#### [AIM OF THE TASK]
Reproduce all of the entries character for character, while leaving out any pictures they contain.

#### [DATA FOR REVIEW]
+ + + +

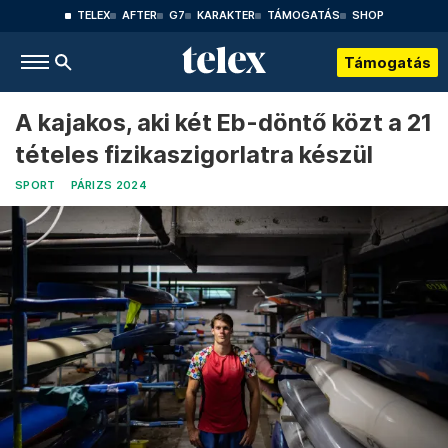
TELEX
AFTER
G7
KARAKTER
TÁMOGATÁS
SHOP
Támogatás
A kajakos, aki két Eb-döntő közt a 21
tételes fizikaszigorlatra készül
SPORT
PÁRIZS 2024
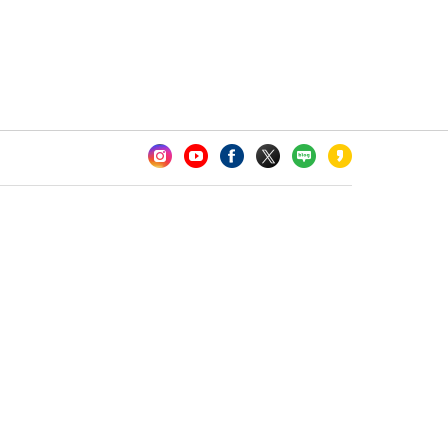
카오톡 채널 추가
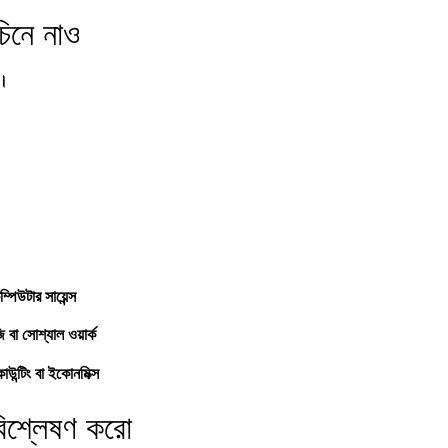
িনে নাও
া।
কম্পিউটার সায়েন্স
বা সোশ্যাল ওয়ার্ক
উন্টিং বা ইকোনমিক্স
বিশ্লেষণ করো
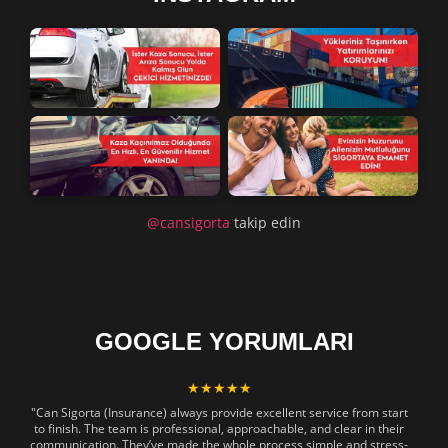
@cansigorta
takip edin
GOOGLE YORUMLARI
★★★★★
"Can Sigorta (Insurance) always provide excellent service from start
to finish. The team is professional, approachable, and clear in their
communication. They’ve made the whole process simple and stress-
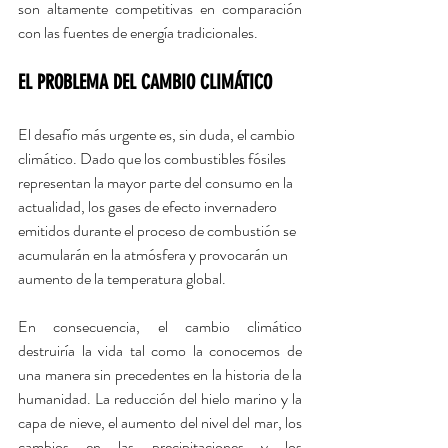
son altamente competitivas en comparación 
con las fuentes de energía tradicionales.
EL PROBLEMA DEL CAMBIO CLIMÁTICO
El desafío más urgente es, sin duda, el cambio 
climático. Dado que los combustibles fósiles 
representan la mayor parte del consumo en la 
actualidad, los gases de efecto invernadero 
emitidos durante el proceso de combustión se 
acumularán en la atmósfera y provocarán un 
aumento de la temperatura global.
En consecuencia, el cambio climático 
destruiría la vida tal como la conocemos de 
una manera sin precedentes en la historia de la 
humanidad. La reducción del hielo marino y la 
capa de nieve, el aumento del nivel del mar, los 
cambios en las precipitaciones y los 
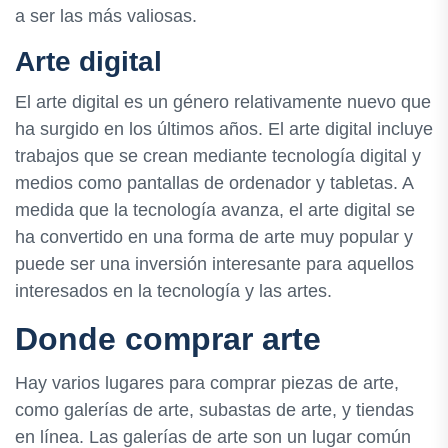
a ser las más valiosas.
Arte digital
El arte digital es un género relativamente nuevo que
ha surgido en los últimos años. El arte digital incluye
trabajos que se crean mediante tecnología digital y
medios como pantallas de ordenador y tabletas. A
medida que la tecnología avanza, el arte digital se
ha convertido en una forma de arte muy popular y
puede ser una inversión interesante para aquellos
interesados en la tecnología y las artes.
Donde comprar arte
Hay varios lugares para comprar piezas de arte,
como galerías de arte, subastas de arte, y tiendas
en línea. Las galerías de arte son un lugar común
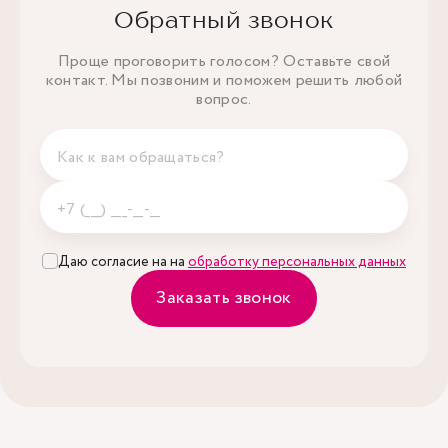
Обратный звонок
Проще проговорить голосом? Оставьте свой
контакт. Мы позвоним и поможем решить любой
вопрос.
Даю согласие на на
обработку персональных данных
Заказать звонок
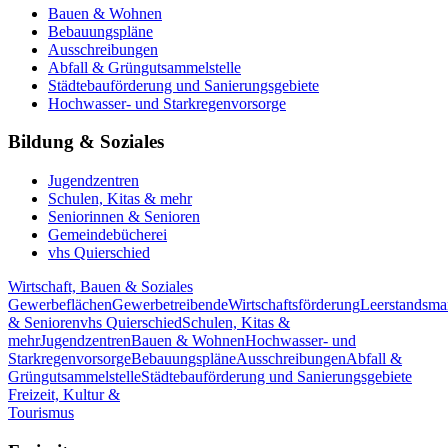
Bauen & Wohnen
Bebauungspläne
Ausschreibungen
Abfall & Grüngutsammelstelle
Städtebauförderung und Sanierungsgebiete
Hochwasser- und Starkregenvorsorge
Bildung & Soziales
Jugendzentren
Schulen, Kitas & mehr
Seniorinnen & Senioren
Gemeindebücherei
vhs Quierschied
Wirtschaft, Bauen & Soziales
Gewerbeflächen
Gewerbetreibende
Wirtschaftsförderung
Leerstandsm
& Senioren
vhs Quierschied
Schulen, Kitas &
mehr
Jugendzentren
Bauen & Wohnen
Hochwasser- und
Starkregenvorsorge
Bebauungspläne
Ausschreibungen
Abfall &
Grüngutsammelstelle
Städtebauförderung und Sanierungsgebiete
Freizeit, Kultur &
Tourismus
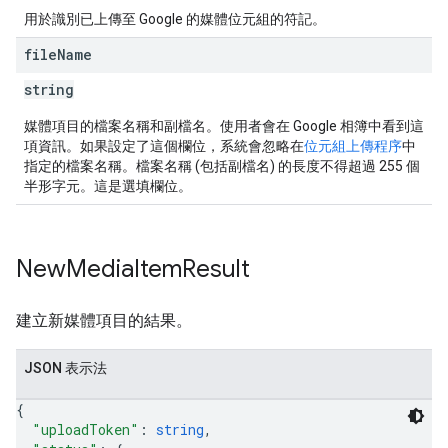
用於識別已上傳至 Google 的媒體位元組的符記。
file
Name
string
媒體項目的檔案名稱和副檔名。使用者會在 Google 相簿中看到這
項資訊。如果設定了這個欄位，系統會忽略在
位元組上傳程序
中
指定的檔案名稱。檔案名稱 (包括副檔名) 的長度不得超過 255 個
半形字元。這是選填欄位。
New
Media
Item
Result
建立新媒體項目的結果。
JSON 表示法
{
"uploadToken"
: 
string
,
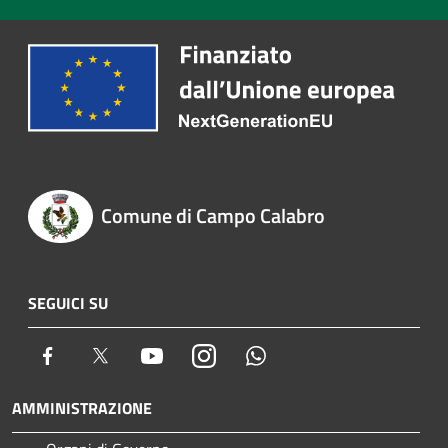
Comune di Campo Calabro
SEGUICI SU
Facebook
Twitter
Youtube
Instagram
Whatsapp
AMMINISTRAZIONE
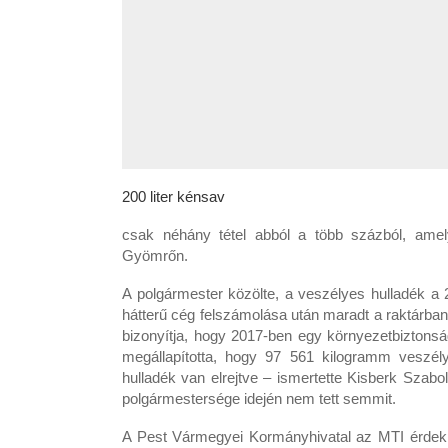
200 liter kénsav
csak néhány tétel abból a több százból, amely
Gyömrőn.
A polgármester közölte, a veszélyes hulladék a
hátterű cég felszámolása után maradt a raktárban,
bizonyítja, hogy 2017-ben egy környezetbiztonság
megállapította, hogy 97 561 kilogramm veszé
hulladék van elrejtve – ismertette Kisberk Sza
polgármestersége idején nem tett semmit.
A Pest Vármegyei Kormányhivatal az MTI érdeklő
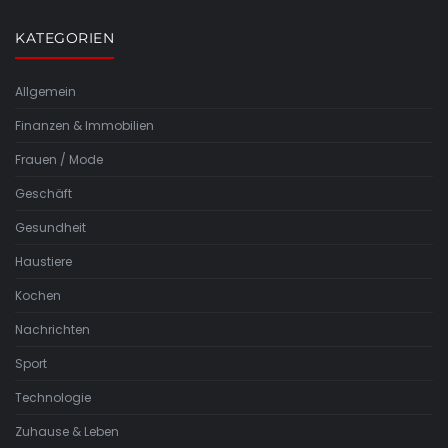
KATEGORIEN
Allgemein
Finanzen & Immobilien
Frauen / Mode
Geschäft
Gesundheit
Haustiere
Kochen
Nachrichten
Sport
Technologie
Zuhause & Leben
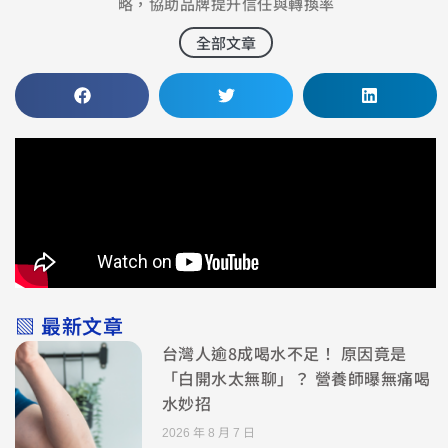
略，協助品牌提升信任與轉換率
全部文章
▧ 最新文章
台灣人逾8成喝水不足！ 原因竟是
「白開水太無聊」？ 營養師曝無痛喝
水妙招
2026 年 8 月 7 日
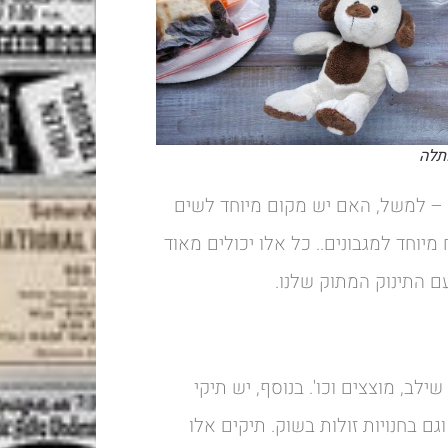
תלה
– למשל, האם יש מקום מיוחד לשים
וחד למגבונים.. כל אלו יכולים מאוד
ם התינוק המתוק שלנו.
ב, מוצצים וכו'. בנוסף, יש תיקי
ם בחנויות זולות בשוק. תיקים אלו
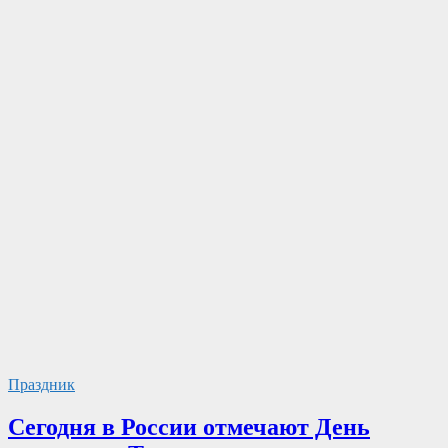
Праздник
Сегодня в России отмечают День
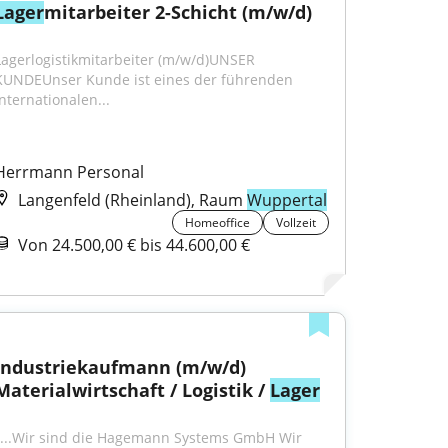
Lager
mitarbeiter 2-Schicht (m/w/d)
Lagerlogistikmitarbeiter (m/w/d)UNSER 
KUNDEUnser Kunde ist eines der führenden 
internationalen...
Herrmann Personal
Langenfeld (Rheinland), Raum
Wuppertal
Homeoffice
Vollzeit
Von 24.500,00 € bis 44.600,00 €
Industriekaufmann (m/w/d) 
Materialwirtschaft / Logistik / 
Lager
"...Wir sind die Hagemann Systems GmbH Wir 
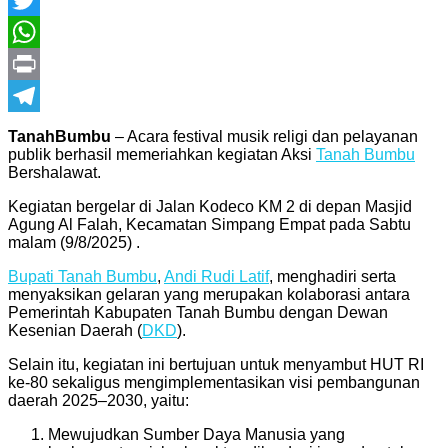
Twitter
WhatsApp
Print
Telegram
TanahBumbu
– Acara festival musik religi dan pelayanan
publik berhasil memeriahkan kegiatan Aksi
Tanah Bumbu
Bershalawat.
Kegiatan bergelar di Jalan Kodeco KM 2 di depan Masjid
Agung Al Falah, Kecamatan Simpang Empat pada Sabtu
malam (9/8/2025) .
Bupati Tanah Bumbu
,
Andi Rudi Latif
, menghadiri serta
menyaksikan gelaran yang merupakan kolaborasi antara
Pemerintah Kabupaten Tanah Bumbu dengan Dewan
Kesenian Daerah (
DKD
).
Selain itu, kegiatan ini bertujuan untuk menyambut HUT RI
ke-80 sekaligus mengimplementasikan visi pembangunan
daerah 2025–2030, yaitu:
Mewujudkan Sumber Daya Manusia yang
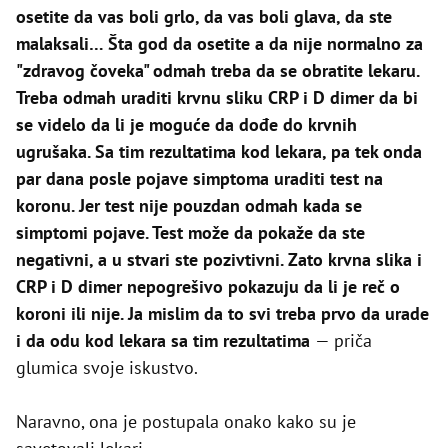
osetite da vas boli grlo, da vas boli glava, da ste
malaksali… Šta god da osetite a da nije normalno za
"zdravog čoveka" odmah treba da se obratite lekaru.
Treba odmah uraditi krvnu sliku CRP i D dimer da bi
se videlo da li je moguće da dođe do krvnih
ugrušaka. Sa tim rezultatima kod lekara, pa tek onda
par dana posle pojave simptoma uraditi test na
koronu. Jer test nije pouzdan odmah kada se
simptomi pojave. Test može da pokaže da ste
negativni, a u stvari ste pozivtivni. Zato krvna slika i
CRP i D dimer nepogrešivo pokazuju da li je reč o
koroni ili nije. Ja mislim da to svi treba prvo da urade
i da odu kod lekara sa tim rezultatima
— priča
glumica svoje iskustvo.
Naravno, ona je postupala onako kako su je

+ + + +

#### [ANSWER SPACE]
TELEX
AFTER
G7
KARAKTER
TÁMOGATÁS
SHOP
Támogatás
A kajakos, aki két Eb-döntő közt a 21
tételes fizikaszigorlatra készül
SPORT
PÁRIZS 2024
카오톡 채널 추가
িনে নাও
া।
কম্পিউটার সায়েন্স
বা সোশ্যাল ওয়ার্ক
উন্টিং বা ইকোনমিক্স
বিশ্লেষণ করো
@cansigorta
takip edin
GOOGLE YORUMLARI
★★★★★
"Can Sigorta (Insurance) always provide excellent service from start
to finish. The team is professional, approachable, and clear in their
communication. They’ve made the whole process simple and stress-
son altamente competitivas en comparación 
con las fuentes de energía tradicionales.
EL PROBLEMA DEL CAMBIO CLIMÁTICO
El desafío más urgente es, sin duda, el cambio 
climático. Dado que los combustibles fósiles 
representan la mayor parte del consumo en la 
actualidad, los gases de efecto invernadero 
emitidos durante el proceso de combustión se 
acumularán en la atmósfera y provocarán un 
aumento de la temperatura global.
En consecuencia, el cambio climático 
destruiría la vida tal como la conocemos de 
una manera sin precedentes en la historia de la 
humanidad. La reducción del hielo marino y la 
capa de nieve, el aumento del nivel del mar, los 
cambios en las precipitaciones y los 
a ser las más valiosas.
Arte digital
El arte digital es un género relativamente nuevo que
ha surgido en los últimos años. El arte digital incluye
trabajos que se crean mediante tecnología digital y
medios como pantallas de ordenador y tabletas. A
medida que la tecnología avanza, el arte digital se
ha convertido en una forma de arte muy popular y
puede ser una inversión interesante para aquellos
interesados en la tecnología y las artes.
Donde comprar arte
Hay varios lugares para comprar piezas de arte,
como galerías de arte, subastas de arte, y tiendas
en línea. Las galerías de arte son un lugar común
Обратный звонок
Проще проговорить голосом? Оставьте свой
контакт. Мы позвоним и поможем решить любой
вопрос.
Даю согласие на на
обработку персональных данных
Заказать звонок
Bauen & Wohnen
Bebauungspläne
Ausschreibungen
Abfall & Grüngutsammelstelle
Städtebauförderung und Sanierungsgebiete
Hochwasser- und Starkregenvorsorge
Bildung & Soziales
Jugendzentren
Schulen, Kitas & mehr
Seniorinnen & Senioren
Gemeindebücherei
vhs Quierschied
Wirtschaft, Bauen & Soziales
Gewerbeflächen
Gewerbetreibende
Wirtschaftsförderung
Leerstandsm
& Senioren
vhs Quierschied
Schulen, Kitas &
mehr
Jugendzentren
Bauen & Wohnen
Hochwasser- und
Starkregenvorsorge
Bebauungspläne
Ausschreibungen
Abfall &
Grüngutsammelstelle
Städtebauförderung und Sanierungsgebiete
Freizeit, Kultur &
Tourismus
用於識別已上傳至 Google 的媒體位元組的符記。
file
Name
string
媒體項目的檔案名稱和副檔名。使用者會在 Google 相簿中看到這
項資訊。如果設定了這個欄位，系統會忽略在
位元組上傳程序
中
指定的檔案名稱。檔案名稱 (包括副檔名) 的長度不得超過 255 個
半形字元。這是選填欄位。
New
Media
Item
Result
建立新媒體項目的結果。
JSON 表示法
{
"uploadToken"
: 
string
,
Comune di Campo Calabro
SEGUICI SU
Facebook
Twitter
Youtube
Instagram
Whatsapp
AMMINISTRAZIONE
200 liter kénsav
csak néhány tétel abból a több százból, amely
Gyömrőn.
A polgármester közölte, a veszélyes hulladék a
hátterű cég felszámolása után maradt a raktárban,
bizonyítja, hogy 2017-ben egy környezetbiztonság
megállapította, hogy 97 561 kilogramm veszé
hulladék van elrejtve – ismertette Kisberk Sza
polgármestersége idején nem tett semmit.
A Pest Vármegyei Kormányhivatal az MTI érdeklő
KATEGORIEN
Allgemein
Finanzen & Immobilien
Frauen / Mode
Geschäft
Gesundheit
Haustiere
Kochen
Nachrichten
Sport
Technologie
Zuhause & Leben
略，協助品牌提升信任與轉換率
全部文章
▧ 最新文章
台灣人逾8成喝水不足！ 原因竟是
「白開水太無聊」？ 營養師曝無痛喝
水妙招
2026 年 8 月 7 日
תלה
– למשל, האם יש מקום מיוחד לשים
וחד למגבונים.. כל אלו יכולים מאוד
ם התינוק המתוק שלנו.
ב, מוצצים וכו'. בנוסף, יש תיקי
ם בחנויות זולות בשוק. תיקים אלו
Праздник
Сегодня в России отмечают День
Lager
mitarbeiter 2-Schicht (m/w/d)
Lagerlogistikmitarbeiter (m/w/d)UNSER 
KUNDEUnser Kunde ist eines der führenden 
internationalen...
Herrmann Personal
Langenfeld (Rheinland), Raum
Wuppertal
Homeoffice
Vollzeit
Von 24.500,00 € bis 44.600,00 €
Industriekaufmann (m/w/d) 
Materialwirtschaft / Logistik / 
Lager
"...Wir sind die Hagemann Systems GmbH Wir 
Twitter
WhatsApp
Print
Telegram
TanahBumbu
– Acara festival musik religi dan pelayanan
publik berhasil memeriahkan kegiatan Aksi
Tanah Bumbu
Bershalawat.
Kegiatan bergelar di Jalan Kodeco KM 2 di depan Masjid
Agung Al Falah, Kecamatan Simpang Empat pada Sabtu
malam (9/8/2025) .
Bupati Tanah Bumbu
,
Andi Rudi Latif
, menghadiri serta
menyaksikan gelaran yang merupakan kolaborasi antara
Pemerintah Kabupaten Tanah Bumbu dengan Dewan
Kesenian Daerah (
DKD
).
Selain itu, kegiatan ini bertujuan untuk menyambut HUT RI
ke-80 sekaligus mengimplementasikan visi pembangunan
daerah 2025–2030, yaitu:
Mewujudkan Sumber Daya Manusia yang
osetite da vas boli grlo, da vas boli glava, da ste
malaksali… Šta god da osetite a da nije normalno za
"zdravog čoveka" odmah treba da se obratite lekaru.
Treba odmah uraditi krvnu sliku CRP i D dimer da bi
se videlo da li je moguće da dođe do krvnih
ugrušaka. Sa tim rezultatima kod lekara, pa tek onda
par dana posle pojave simptoma uraditi test na
koronu. Jer test nije pouzdan odmah kada se
simptomi pojave. Test može da pokaže da ste
negativni, a u stvari ste pozivtivni. Zato krvna slika i
CRP i D dimer nepogrešivo pokazuju da li je reč o
koroni ili nije. Ja mislim da to svi treba prvo da urade
i da odu kod lekara sa tim rezultatima
— priča
glumica svoje iskustvo.
Naravno, ona je postupala onako kako su je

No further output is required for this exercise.